Toutefois, la société THE HARMONIST, qui se maintient dans les lieux, est tenue par les termes des baux expirés et est donc redevable du paiement d’une indemnité d’occupation, des provisions pour charges, charges, accessoires et taxes depuis le 1er avril 2022. La SNC 36G5 est donc fondée à réclamer le montant de l’indemnité d’occupation sur la base de l’ancien loyer, avec indexation, réajustement du montant du dépôt de garantie, outre les charges.
Dans ces conditions, l’indemnité d’occupation due par la société THE HARMONIST pour le bail portant sur le pavillon, doit être fixée, à titre provisionnel, à la somme de 129,69 euros hors taxes par jour, augmentée des provisions pour charges, charges, accessoires, taxes et TVA au taux en vigueur, à compter du 26 février 2024 et jusqu’à la libération des lieux.
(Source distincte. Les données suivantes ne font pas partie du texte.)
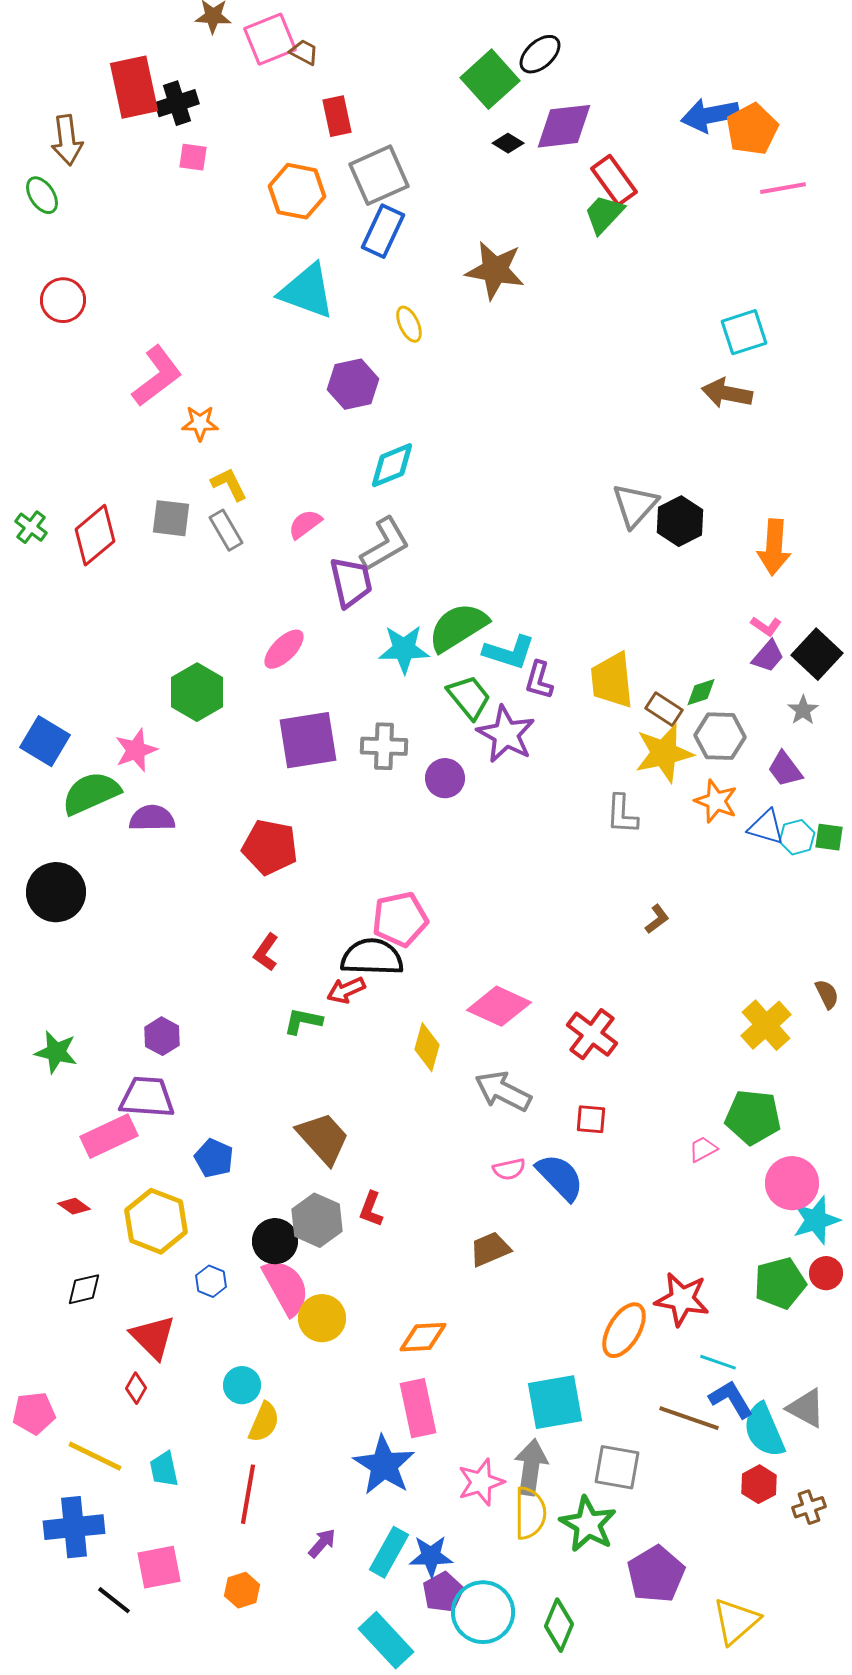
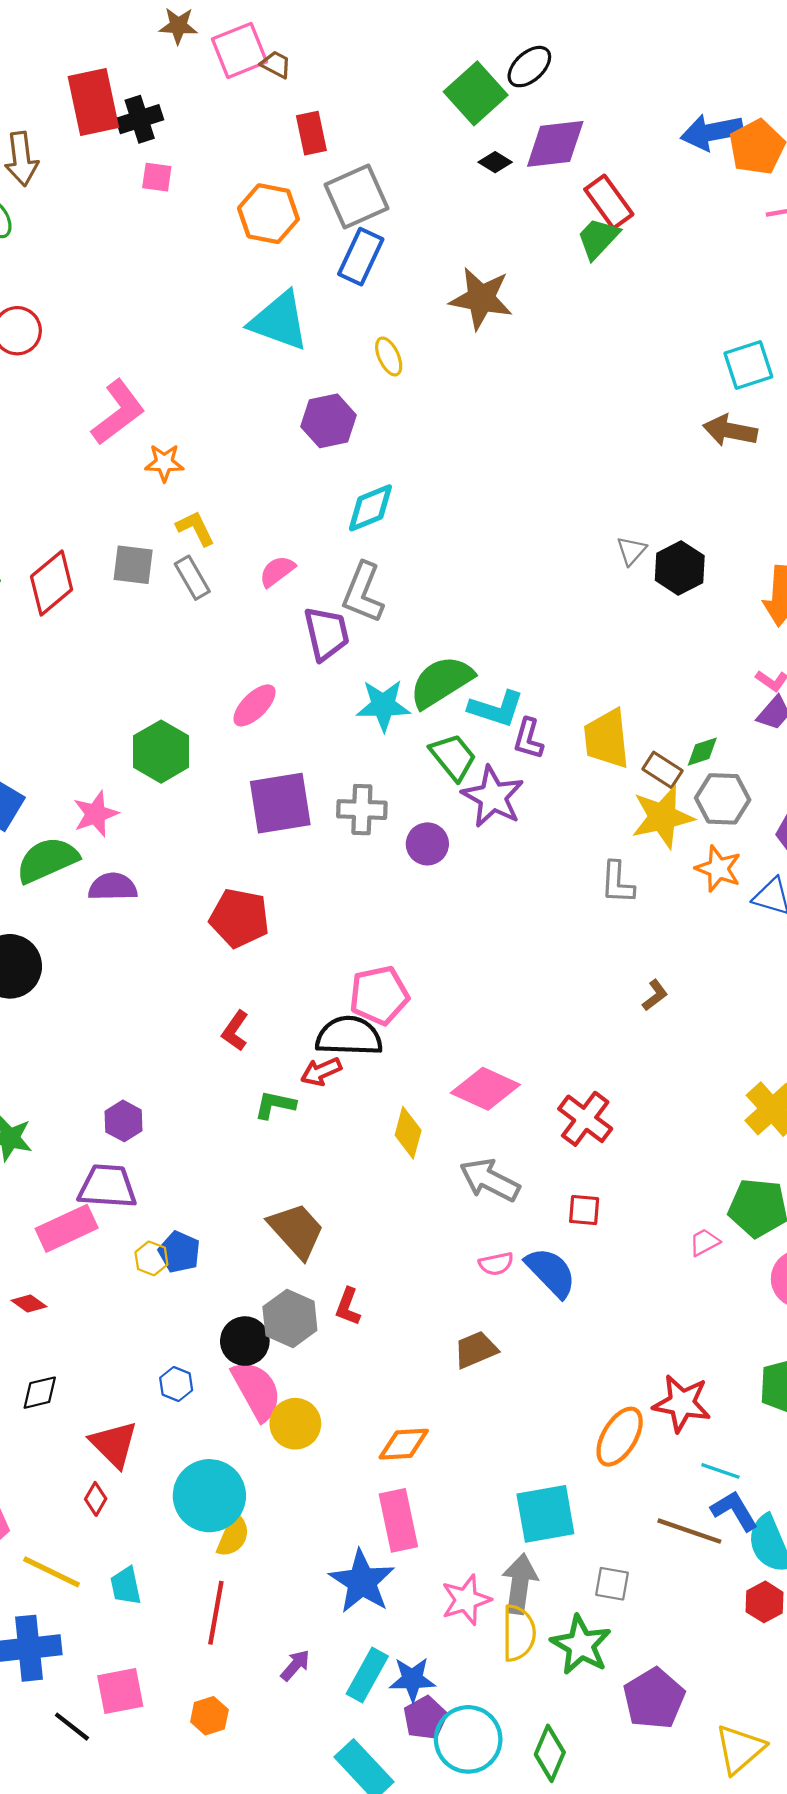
gray triangle: (635, 505) -> (631, 551), size x0.6
gray L-shape: (385, 544) -> (363, 593), turned 142
yellow hexagon: (156, 1221) -> (151, 1258), moved, size x0.5
cyan circle: (242, 1385) -> (209, 1496), size x1.8
gray square: (617, 1467) -> (612, 1584), size x0.7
Pour le bail portant sur la boutique, cette indemnité d’occupation sera fixée à la somme de 243,39 euros hors taxes par jour, augmentée des provisions pour charges, charges, accessoires, taxes et TVA au taux en vigueur, à compter du 26 février 2024 et jusqu’à la libération des lieux.
L’obligation de la société THE HARMONIST au titre de l’arriéré locatif visé dans chaque commandement de payer n’est pas sérieusement contestable, dont comprise la clause pénale de 10 % stipulée au bail et le coût de chaque commandement de payer.
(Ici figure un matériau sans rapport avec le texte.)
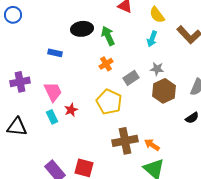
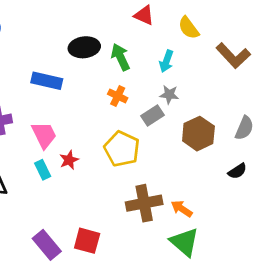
cyan arrow: (152, 39) -> (166, 61), moved
blue rectangle: (55, 53) -> (47, 81), size x1.5
orange cross: (106, 64) -> (118, 96), turned -32
gray star: (157, 69) -> (169, 95), moved

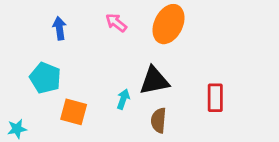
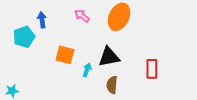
cyan pentagon: (45, 78) -> (24, 37), moved, turned 30
orange square: (74, 112) -> (65, 55), moved

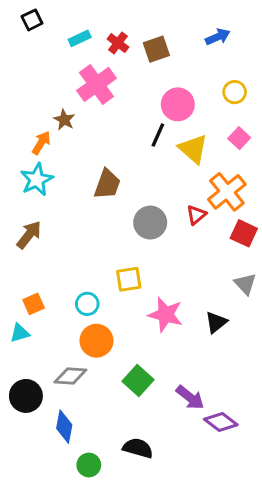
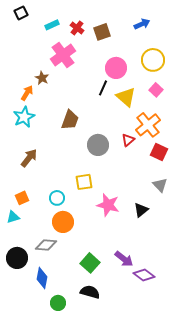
yellow circle: (235, 92) -> (153, 60), size x1.5
brown arrow: (29, 235) -> (29, 158), moved
green square: (138, 381) -> (90, 263), moved

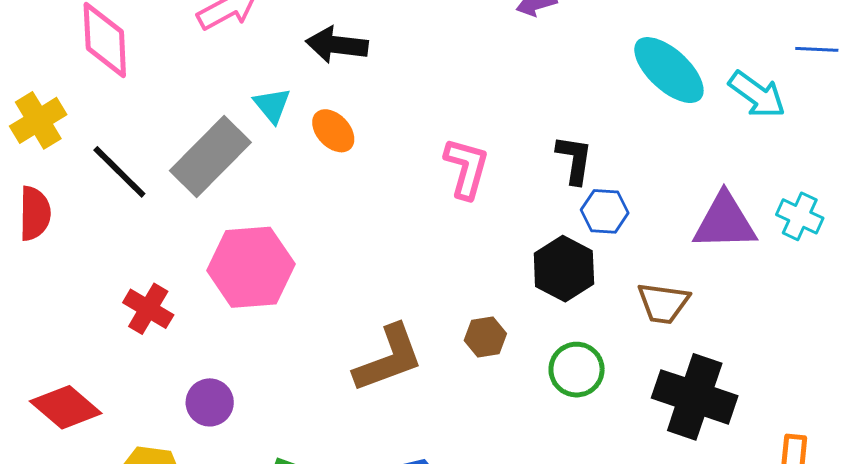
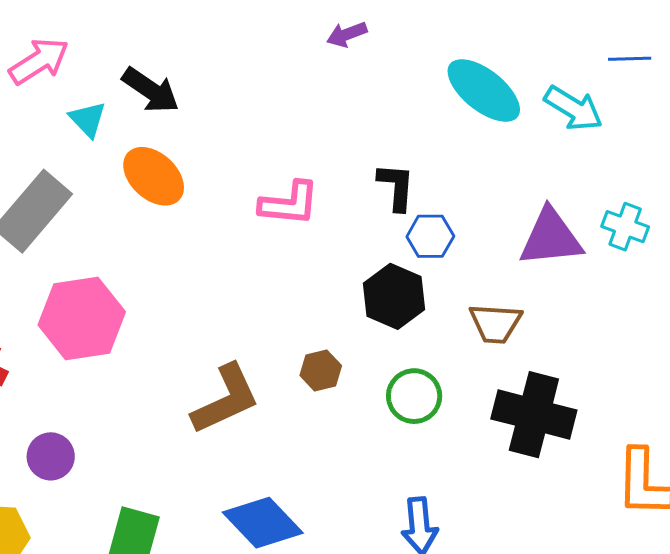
black arrow: (337, 45) -> (151, 90), turned -148
cyan triangle: (272, 105) -> (88, 119), moved
orange ellipse: (333, 131) -> (154, 176), size x1.4
pink L-shape: (466, 168) -> (289, 203), turned 84

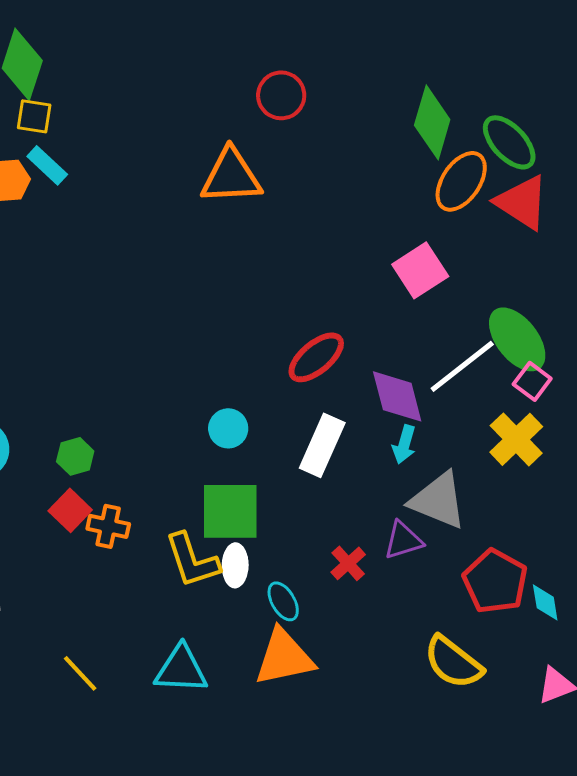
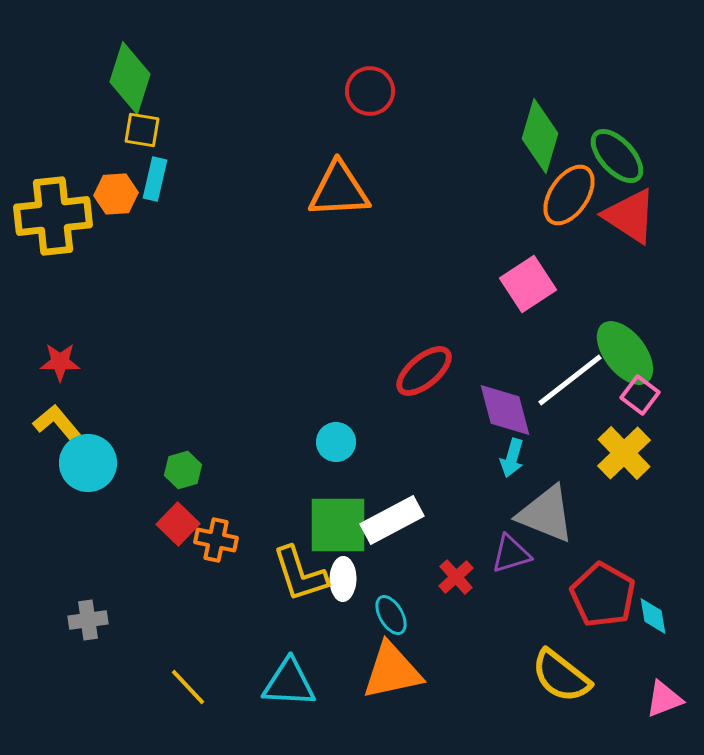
red circle: (281, 95) -> (370, 91), moved
cyan rectangle: (47, 165) -> (155, 179), turned 60
white rectangle: (322, 445) -> (392, 520), moved, turned 38

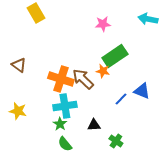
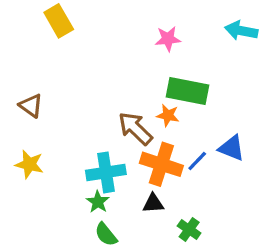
green rectangle: (115, 56) -> (187, 91), turned 45
orange cross: (61, 79) -> (161, 164), moved
yellow star: (18, 111) -> (29, 164), moved

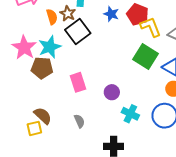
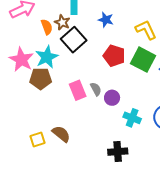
red pentagon: (138, 14) -> (114, 56), moved
brown semicircle: (43, 116) -> (61, 134), moved
gray semicircle: (79, 121) -> (96, 89), moved

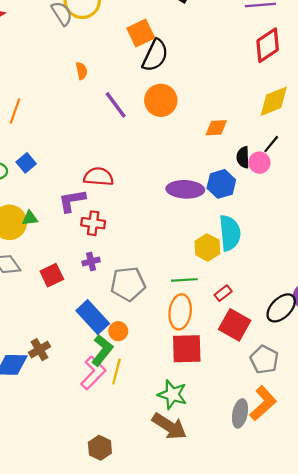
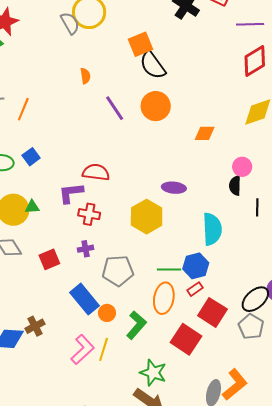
black semicircle: (155, 55) -> (153, 65), turned 116
black line: (271, 144) -> (257, 207), moved, turned -42
black semicircle: (243, 157) -> (235, 186), moved
blue hexagon: (221, 184) -> (196, 266), moved
purple ellipse: (185, 189) -> (174, 188), size x0.7
yellow hexagon: (207, 247) -> (147, 217), moved, size x1.4
red rectangle: (223, 293) -> (195, 289), moved
red square: (187, 349) -> (186, 339), moved, turned 32
green L-shape: (102, 350) -> (136, 325), moved
gray pentagon: (264, 360) -> (251, 327), moved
La défenderesse sera par conséquent condamnée à payer, concernant le pavillon, une provision d’un montant de 8 774,49 euros à valoir sur l’arriéré locatif au 18 janvier 2024, dont compris la clause pénale d’un montant de 782,52 euros et le coût du commandement de payer à hauteur de 166,73 euros. Cette somme sera assortie des intérêts au taux légal à compter du commandement de payer.
De même et s’agissant de la boutique, la société THE HARMONIST sera condamnée à payer une provision d’un montant de 15 190,37 euros à valoir sur l’arriéré locatif au 18 janvier 2024, dont compris la clause pénale d’un montant de 1 363,83 euros et le coût du commandement de payer à hauteur de 188,21 euros. Cette somme sera assortie des intérêts au taux légal à compter du commandement de payer.
Par ailleurs, en application des stipulations du bail, le montant des deux dépôts de garantie resteront acquis à la SNC 36G5, à titre d’indemnité.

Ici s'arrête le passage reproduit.